§ **THE TASK**:
Tally the lines in the material below that hold the string "apreciar" and report the tally alone.

§ **STUDY MATERIAL**:
- Opening Delimiter -

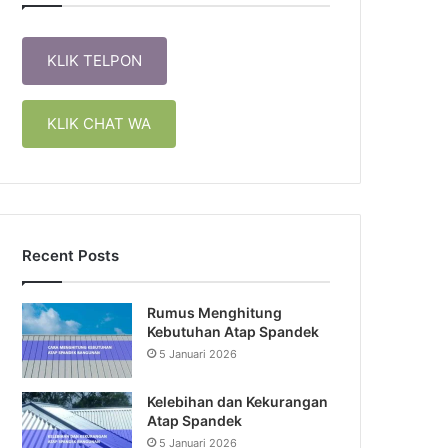
KLIK TELPON
KLIK CHAT WA
Recent Posts
Rumus Menghitung
Kebutuhan Atap Spandek
5 Januari 2026
Kelebihan dan Kekurangan
Atap Spandek
5 Januari 2026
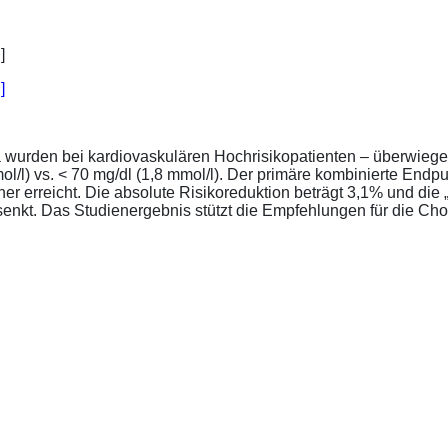
]
a wurden bei kardiovaskulären Hochrisikopatienten – überwiege
l/l) vs. < 70 mg/dl (1,8 mmol/l). Der primäre kombinierte Endp
tener erreicht. Die absolute Risikoreduktion beträgt 3,1% und 
senkt. Das Studienergebnis stützt die Empfehlungen für die Chol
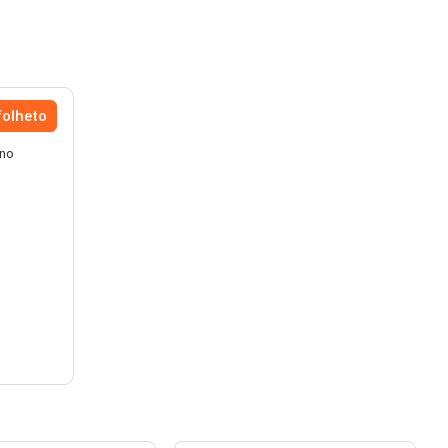
folheto
 no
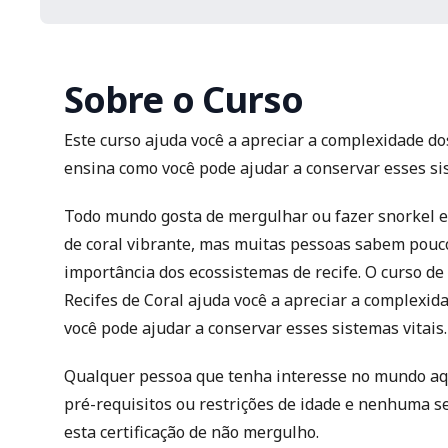
Sobre o Curso
Este curso ajuda você a apreciar a complexidade dos
ensina como você pode ajudar a conservar esses sis
Todo mundo gosta de mergulhar ou fazer snorkel e
de coral vibrante, mas muitas pessoas sabem pouc
importância dos ecossistemas de recife. O curso d
Recifes de Coral ajuda você a apreciar a complexid
você pode ajudar a conservar esses sistemas vitais.
Qualquer pessoa que tenha interesse no mundo aqu
pré-requisitos ou restrições de idade e nenhuma s
esta certificação de não mergulho.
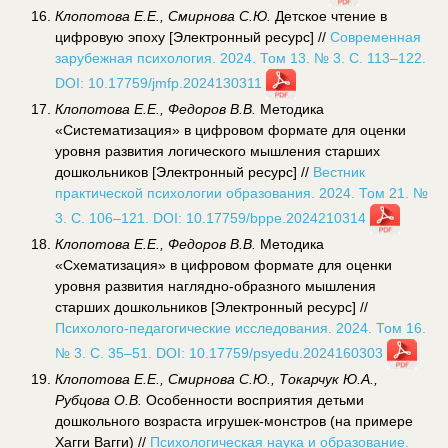
Клопотова Е.Е., Смирнова С.Ю.
Детское чтение в
цифровую эпоху [Электронный ресурс] //
Современная
зарубежная психология. 2024. Том 13. № 3. С. 113–122.
DOI: 10.17759/jmfp.2024130311
Клопотова Е.Е., Федоров В.В.
Методика
«Систематизация» в цифровом формате для оценки
уровня развития логического мышления старших
дошкольников [Электронный ресурс] //
Вестник
практической психологии образования. 2024. Том 21. №
3. С. 106–121. DOI: 10.17759/bppe.2024210314
Клопотова Е.Е., Федоров В.В.
Методика
«Схематизация» в цифровом формате для оценки
уровня развития наглядно-образного мышления
старших дошкольников [Электронный ресурс] //
Психолого-педагогические исследования. 2024. Том 16.
№ 3. С. 35–51. DOI: 10.17759/psyedu.2024160303
Клопотова Е.Е., Смирнова С.Ю., Токарчук Ю.А.,
Рубцова О.В.
Особенности восприятия детьми
дошкольного возраста игрушек-монстров (на примере
Хагги Вагги) //
Психологическая наука и образование.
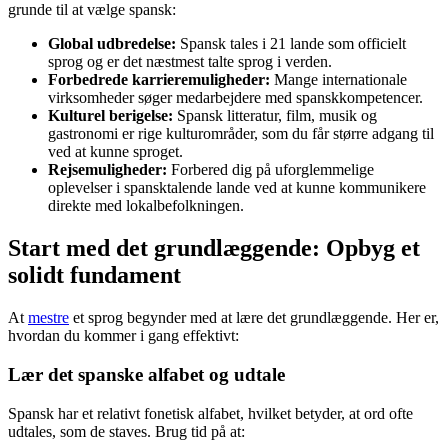
grunde til at vælge spansk:
Global udbredelse:
Spansk tales i 21 lande som officielt
sprog og er det næstmest talte sprog i verden.
Forbedrede karrieremuligheder:
Mange internationale
virksomheder søger medarbejdere med spanskkompetencer.
Kulturel berigelse:
Spansk litteratur, film, musik og
gastronomi er rige kulturområder, som du får større adgang til
ved at kunne sproget.
Rejsemuligheder:
Forbered dig på uforglemmelige
oplevelser i spansktalende lande ved at kunne kommunikere
direkte med lokalbefolkningen.
Start med det grundlæggende: Opbyg et
solidt fundament
At
mestre
et sprog begynder med at lære det grundlæggende. Her er,
hvordan du kommer i gang effektivt:
Lær det spanske alfabet og udtale
Spansk har et relativt fonetisk alfabet, hvilket betyder, at ord ofte
udtales, som de staves. Brug tid på at:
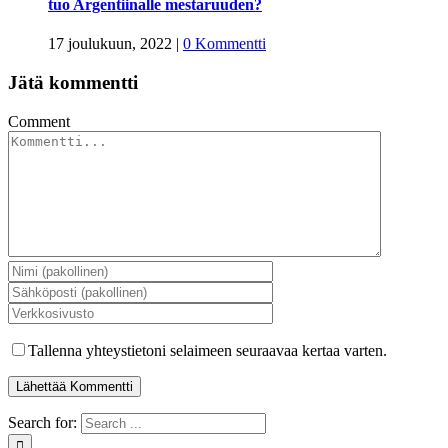
tuo Argentiinalle mestaruuden?
17 joulukuun, 2022
|
0 Kommentti
Jätä kommentti
Comment
Tallenna yhteystietoni selaimeen seuraavaa kertaa varten.
Search for:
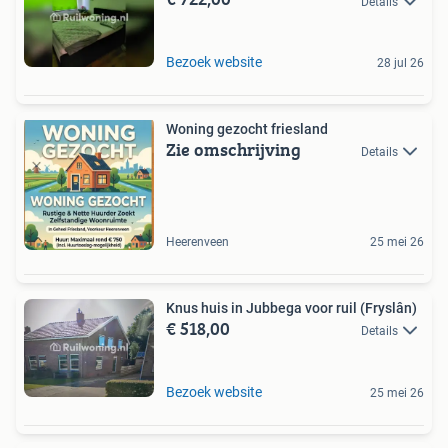
Details
Bezoek website
28 jul 26
Woning gezocht friesland
Zie omschrijving
Details
Heerenveen
25 mei 26
Knus huis in Jubbega voor ruil (Fryslân)
€ 518,00
Details
Bezoek website
25 mei 26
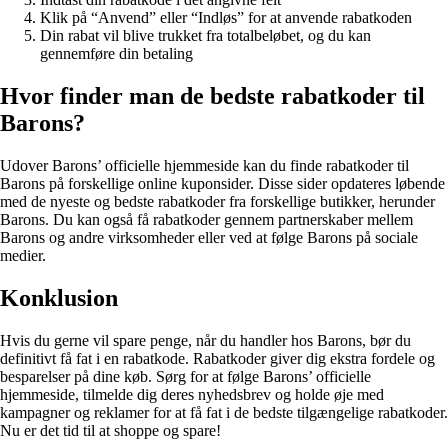
Klik på “Anvend” eller “Indløs” for at anvende rabatkoden
Din rabat vil blive trukket fra totalbeløbet, og du kan
gennemføre din betaling
Hvor finder man de bedste rabatkoder til
Barons?
Udover Barons’ officielle hjemmeside kan du finde rabatkoder til
Barons på forskellige online kuponsider. Disse sider opdateres løbende
med de nyeste og bedste rabatkoder fra forskellige butikker, herunder
Barons. Du kan også få rabatkoder gennem partnerskaber mellem
Barons og andre virksomheder eller ved at følge Barons på sociale
medier.
Konklusion
Hvis du gerne vil spare penge, når du handler hos Barons, bør du
definitivt få fat i en rabatkode. Rabatkoder giver dig ekstra fordele og
besparelser på dine køb. Sørg for at følge Barons’ officielle
hjemmeside, tilmelde dig deres nyhedsbrev og holde øje med
kampagner og reklamer for at få fat i de bedste tilgængelige rabatkoder.
Nu er det tid til at shoppe og spare!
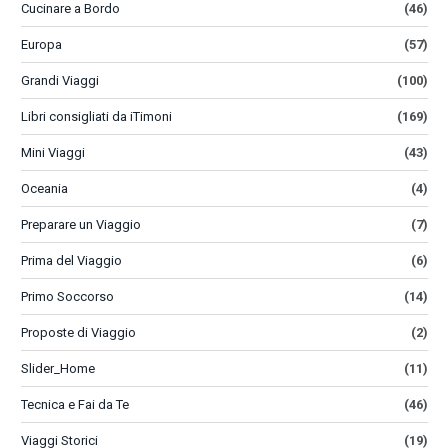
Cucinare a Bordo
(46)
Europa
(57)
Grandi Viaggi
(100)
Libri consigliati da iTimoni
(169)
Mini Viaggi
(43)
Oceania
(4)
Preparare un Viaggio
(7)
Prima del Viaggio
(6)
Primo Soccorso
(14)
Proposte di Viaggio
(2)
Slider_Home
(11)
Tecnica e Fai da Te
(46)
Viaggi Storici
(19)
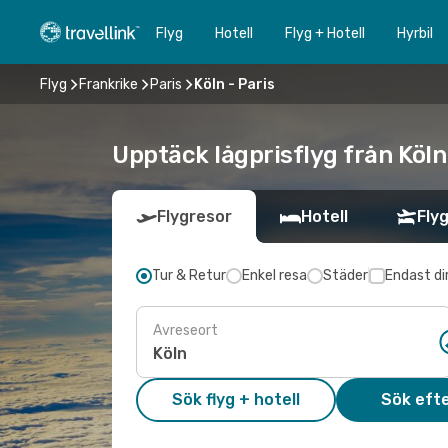
Flyg
Hotell
Flyg + Hotell
Hyrbil
Flyg
Frankrike
Paris
Köln - Paris
Upptäck lågprisflyg från Köln 
Flygresor
Hotell
Flyg
Tur & Retur
Enkel resa
Städer
Endast di
Avreseort
Sök flyg + hotell
Sök efte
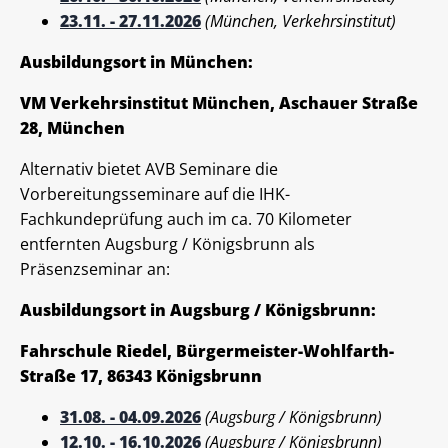
23.11. - 27.11.2026
(München, Verkehrsinstitut)
Ausbildungsort in München:
VM Verkehrsinstitut München, Aschauer Straße
28, München
Alternativ bietet AVB Seminare die
Vorbereitungsseminare auf die IHK-
Fachkundeprüfung auch im ca. 70 Kilometer
entfernten Augsburg / Königsbrunn als
Präsenzseminar an:
Ausbildungsort in Augsburg / Königsbrunn:
Fahrschule Riedel, Bürgermeister-Wohlfarth-
Straße 17, 86343 Königsbrunn
31.08. - 04.09.2026
(Augsburg / Königsbrunn)
12.10. - 16.10.2026
(Augsburg / Königsbrunn)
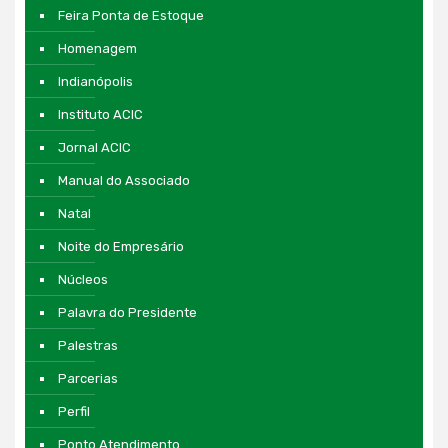
Feira Ponta de Estoque
Homenagem
Indianópolis
Instituto ACIC
Jornal ACIC
Manual do Associado
Natal
Noite do Empresário
Núcleos
Palavra do Presidente
Palestras
Parcerias
Perfil
Ponto Atendimento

- Closing Delimiter -

§ **ANSWER TO THIS TASK**:
2